The only thing that really bothers that people do is when a mother or a father looks at me when I speak up about children and says, “well, you’d think that since you don’t HAVE any children.” Well, goober, no I don’t have any children of my own, but I spent 10 years seeing how idiots like you screwed them up by the time they got to their teen years. I don’t say that much though because Budge usually starts patting me on the leg or back as soon as she hears someone say something that could set me off.

So, y’all, just keep in mind that some of us out here are childless. We didn’t choose to be, but we’re okay with the hands life dealt us — you know, “whatever condition you find yourself in be content?” All we ask is a place at the table. After all, we make great baby-sitters.

Keep those feet clean and know that I love y’all!

4 responses »

  1. We actually have a child. One perfect one. But we go through much of the same grief because we have no intention of having another. Why is this anyone’s business I’ll never know. Great post.

  2. Being single and childless, especially when you work in an environment where every one of your coworkers has children, is no picnic, either. I feel like a second-class citizen at both work and church. People assume that I know absolutely nothing about kids simply because I don’t have any. Nevermind that I spend five days a week with 800 kindergarten-5th grade students.

    And, Shannon, I feel your pain when it comes to people thinking you don’t have to worry about schedules because you don’t have kids or babysitters to worry about. I deal with that WEEKLY. (It’s even worse for me because I also don’t have to “worry” about a spouse’s schedule, either.) I guess being single and childless equals not having a life of my own.

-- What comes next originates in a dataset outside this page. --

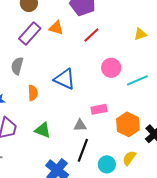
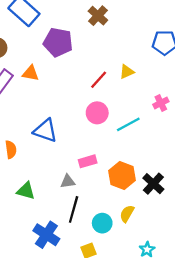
red line: (91, 35) -> (99, 80), moved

    Personally, I’ve never wanted kids…or a husband, for that matter. I like my life the way it is. I just wish some of my family and friends were as okay with it as I am.

  3. I know how you feel! My husband and I went though all of that too. We were 38 before God and Social Services blessed us with our daughter. She was nearly 3 years old, but my husband swears she was all mine from the moment of conception. Apparently, she acts just like me, especially in the middle of a temper tantrum! Of course, I don’t think everyone has to have a child just to fill fulfilled and I can promise you they take total control of your life…especially if they are high maintenance. Mine has a “high maintenance” crown. I share your consternation however since we lived “childless” for so many years that we are now raising a 9-year-old while our friends are talking about their grandchildren or their college-aged children. It seems we can’t catch a break! We even had one of our daughter’s classmates ask if we were the grandparents! God bless them all! Enjoy your lives together however they may be. We all know too well our days are numbered, but we also knows God has blessings for us we could not even imagine!

  4. I can totally relate to much of what you have experienced. As a Foster mama I now have the “right” to offer the advice that before wouldn’t have been “credible.” It’s the same advice, but now that I’m implementing it myself with great success, I don’t get condescending looks. Fun, fun. When /if these guys return home, I’m going to embrace being childless again – for how long remains to be seen!